Syrus Marcus Ware, co-founder of Black Lives Matter Canada, said the verdict brings up mixed emotions.
“On the one hand I’m hopeful this provides some sense of peace and solace for George Floyd and his family, but to me this is just Day 1, this is just the beginning of our work,” Ware said.
“We have to continue our push for systemic change so that we make sure that this never happens again.”
Sandy Hudson, an organizer with Black Lives Matter and Black Lives Matter Canada, said Tuesday’s verdict is no reason to celebrate.
“I just hesitate to call this a victory or to celebrate something like this,” she said. “This is a tragedy through and through, from the beginning to the end… and the verdict isn’t something to be celebrated. We are not out in the streets demanding convictions. We’re demanding the end to police killing us. I don’t know if this particular moment is going to change that.”
Hudson said this verdict alone is not enough to change policing in the United States and Canada.
“The only thing that will work is divesting from police,” she said. “We have to take away their power at the root.”
“Here in Canada, we have to have that discussion as well.”
In a statement, Canadians United Against Hate called Chauvin’s verdict “the beginning of the fight for racial justice.”
“The guilty verdict on all counts is by no means the end of the process by the Black community and other communities of colour to build a more just and equitable society, where an encounter with police is not seen with fear and dread,” said Fareed Khan, founder of Canadians United Against Hate.
“However, it is an important small step towards healing the deep, generational traumas experienced by Black people in their encounters with police.”
In an interview with Edmonton-based online talk show host Ryan Jespersen, Prime Minister Justin Trudeau called the verdict “good news.” Headded thatmore work needs to be done here in Canada to combat racism.
“It still underlines that there's an awful lot of work to do," he said.

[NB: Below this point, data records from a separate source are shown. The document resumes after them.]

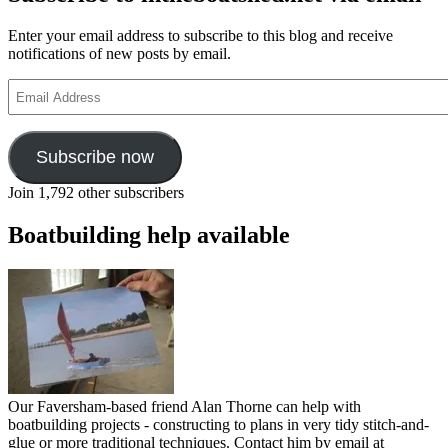
Enter your email address to subscribe to this blog and receive
notifications of new posts by email.
Email
Address
Subscribe now
Join 1,792 other subscribers
Boatbuilding help available
Our Faversham-based friend Alan Thorne can help with
boatbuilding projects - constructing to plans in very tidy stitch-and-
glue or more traditional techniques. Contact him by email at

"What we saw over the course of last year with the sudden awareness by everyone of what racialized Canadians and racialized people around the world had known for far too long that systemic discrimination continues. The micro-aggressions, the overt racism, the challenges within our institutions and within our daily lives that exist need to be addressed."
Trudeau added that anger over Floyd’s death created the momentum needed to create some real change to make societies "fairer and more inclusive for everyone."
"I think this was a real wake-up call for a lot of people a year ago,” he said.
In a tweet, Conservative leader Erin O’Toole said “justice is served.”
“Racism has no place in our society and brutality should never be part of wearing a uniform,” he wrote.
NDP Leader Jagmeet Singh also tweeted his support for the verdict, adding that his “heart is with the friends (and) family of George Floyd.”
“One verdict won't change an entire system, it won't eradicate the systemic racism embedded within our institutions,” he said. “But, in the memory of George Floyd, it is one small step in the right direction.”
In a statement, the Toronto Blue Jays called Tuesday’s verdict “a watershed moment in holding police brutality to account.”
“George Floyd’s loved ones continue to feel the unimaginable loss of their son, brother, father and friend,” the team wrote. “There are countless other families like them, who are forced to live with the trauma of systemic racism, long after the news cycle moves on and the crowds disperse.”
“We will not lose sight of the respect, dignity and humanity that is owed to our most vulnerable communities.”
The Hockey Diversity Alliance, a group of Black current and former NHL players that was founded in the wake of Floyd’s murder, said that they are “pleased to see that justice was served.”
“Our work has just begun,” the alliance continued in their statement. “We will continue to push for positive change within our game and society. We will continue to demand accountability in developing policies for diversity and inclusion for all involved in our sport, including fans and the league office.”